Research on child marriage from the first decade of the 2000s was largely, and we now know, often mistakenly, interpreted to suggest that child brides—girls who marry under the age of 18 years—faced a higher vulnerability to and higher rates of HIV acquisition than girls and women who married later. In one of the starkest statements on the perceived connection, a paper stemming from a December 2003 global consultation stated that “married adolescent girls tend to have higher rates of HIV infection than their sexually active, unmarried peers.” Indeed, some advocates, academics, and practitioners understood these limited, early publications as evidence of a positive correlation, and even a causal relationship, between child marriage and HIV, asserting, for example, that HIV prevalence rates would decline in tandem with rates of child marriage. More recent studies have, however, produced contrary findings, including one that suggests that unmarried young women have a higher vulnerability to HIV than those who marry early, and another, which reviewed data from 97 countries across the world and found no association between child marriage and HIV.
Indeed, although we have gained over the years a more nuanced understanding of the factors that may make some child brides more vulnerable to HIV than women who marry later, there is a dearth of evidence regarding the relationships between child marriage and HIV.

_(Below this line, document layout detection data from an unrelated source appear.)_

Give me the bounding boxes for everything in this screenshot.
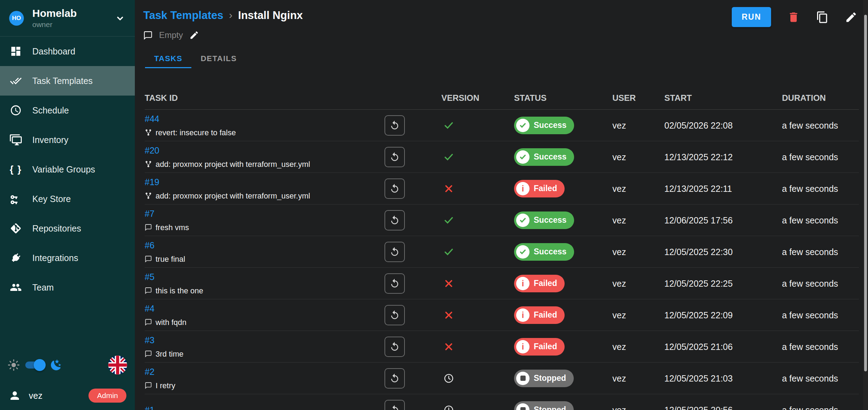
task-id-link[interactable]: #20 [145,145,159,155]
start-cell: 12/05/2025 22:30 [664,247,733,257]
sidebar-item-label: Variable Groups [32,164,95,175]
rerun-task-button[interactable] [384,242,405,262]
version-status-icon-fail [443,278,454,289]
plug-icon [9,251,22,265]
sidebar: HO Homelab owner DashboardTask Templates… [0,0,135,410]
sidebar-item-variable-groups[interactable]: { }Variable Groups [0,155,135,184]
failed-info-icon: i [516,340,530,353]
scrollbar-thumb[interactable] [864,15,867,371]
task-message: true final [156,254,185,263]
comment-icon [145,382,152,389]
theme-switcher [0,351,135,379]
dark-mode-toggle[interactable] [25,362,44,369]
braces-icon: { } [9,163,22,176]
done-all-icon [9,74,22,87]
duration-cell: a few seconds [782,341,838,352]
edit-template-button[interactable] [845,11,857,24]
task-id-link[interactable]: #4 [145,303,154,313]
status-badge: Success [514,117,574,134]
failed-info-icon: i [516,308,530,322]
breadcrumb-parent-link[interactable]: Task Templates [143,9,223,22]
rerun-icon [389,215,400,226]
status-label: Success [534,247,566,256]
user-menu[interactable]: vez Admin [0,381,135,410]
start-cell: 12/13/2025 22:12 [664,152,733,162]
task-id-link[interactable]: #5 [145,272,154,282]
tab-details[interactable]: DETAILS [191,50,246,68]
page-title: Install Nginx [238,9,303,22]
rerun-icon [389,152,400,162]
failed-info-icon: i [516,277,530,290]
run-button[interactable]: RUN [732,7,771,27]
main-content: RUN Task Templates › Install Nginx Empty [135,0,868,410]
uk-flag-language-button[interactable] [108,356,127,375]
task-message: fresh vms [156,223,189,232]
scrollbar-track[interactable] [863,0,868,410]
status-label: Success [534,121,566,130]
monitors-icon [9,133,22,147]
rerun-task-button[interactable] [384,147,405,167]
task-id-link[interactable]: #19 [145,177,159,187]
task-id-link[interactable]: #6 [145,240,154,250]
task-id-link[interactable]: #2 [145,366,154,377]
table-row: #33rd timeiFailedvez12/05/2025 21:06a fe… [145,331,859,363]
status-badge: Stopped [514,401,574,410]
rerun-task-button[interactable] [384,400,405,410]
rerun-task-button[interactable] [384,178,405,199]
sidebar-item-dashboard[interactable]: Dashboard [0,37,135,66]
copy-button[interactable] [816,11,829,24]
comment-icon [143,31,153,40]
task-id-link[interactable]: #1 [145,405,154,410]
sidebar-item-repositories[interactable]: Repositories [0,214,135,243]
breadcrumb-separator: › [229,9,232,21]
rerun-task-button[interactable] [384,273,405,294]
comment-icon [145,224,152,231]
delete-button[interactable] [787,11,800,24]
duration-cell: a few seconds [782,405,838,410]
status-badge: iFailed [514,306,565,324]
sidebar-item-key-store[interactable]: Key Store [0,184,135,214]
edit-description-button[interactable] [189,30,199,40]
status-badge: Success [514,211,574,229]
start-cell: 12/06/2025 17:56 [664,215,733,225]
rerun-icon [389,341,400,352]
duration-cell: a few seconds [782,152,838,162]
version-status-icon-fail [443,310,454,321]
user-cell: vez [612,278,626,288]
table-header: TASK ID VERSION STATUS USER START DURATI… [145,86,859,110]
sidebar-item-team[interactable]: Team [0,273,135,302]
task-id-link[interactable]: #7 [145,208,154,219]
duration-cell: a few seconds [782,373,838,383]
sidebar-item-task-templates[interactable]: Task Templates [0,66,135,96]
duration-cell: a few seconds [782,310,838,320]
status-label: Stopped [534,373,566,383]
project-switcher[interactable]: HO Homelab owner [0,0,135,37]
task-history-table: TASK ID VERSION STATUS USER START DURATI… [145,86,859,410]
rerun-icon [389,310,400,320]
table-row: #2I retryStoppedvez12/05/2025 21:03a few… [145,363,859,394]
start-cell: 12/13/2025 22:11 [664,183,732,194]
task-id-link[interactable]: #3 [145,335,154,345]
rerun-task-button[interactable] [384,337,405,357]
moon-stars-icon [50,359,63,371]
rerun-task-button[interactable] [384,210,405,230]
stopped-square-icon [516,403,530,410]
chevron-down-icon[interactable] [114,13,126,24]
task-id-link[interactable]: #44 [145,113,159,124]
sidebar-item-schedule[interactable]: Schedule [0,96,135,125]
version-status-icon-ok [443,151,454,163]
tab-tasks[interactable]: TASKS [145,50,191,68]
duration-cell: a few seconds [782,278,838,288]
tab-bar: TASKS DETAILS [143,50,868,68]
sidebar-item-inventory[interactable]: Inventory [0,125,135,155]
sidebar-item-integrations[interactable]: Integrations [0,243,135,273]
rerun-task-button[interactable] [384,368,405,389]
rerun-task-button[interactable] [384,305,405,325]
user-cell: vez [612,215,626,225]
clock-icon [9,104,22,117]
rerun-task-button[interactable] [384,115,405,136]
table-row: #20add: proxmox project with terraform_u… [145,141,859,173]
start-cell: 12/05/2025 22:25 [664,278,733,288]
col-user: USER [612,93,636,103]
duration-cell: a few seconds [782,120,838,130]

Stimulated by careful reviews of the literature undertaken by the World Health Organization and Girls Not Brides, in November 2018, the United Nations International Children's Emergency Fund (UNICEF) and Girls Not Brides convened experts from academia, civil society, and bilateral and multilateral institutions for a consultation that aimed to better understand what is and what is not known about this relationship, as well as to identify priorities for policies and programs. We summarize some key conclusions and recommendations from that convening.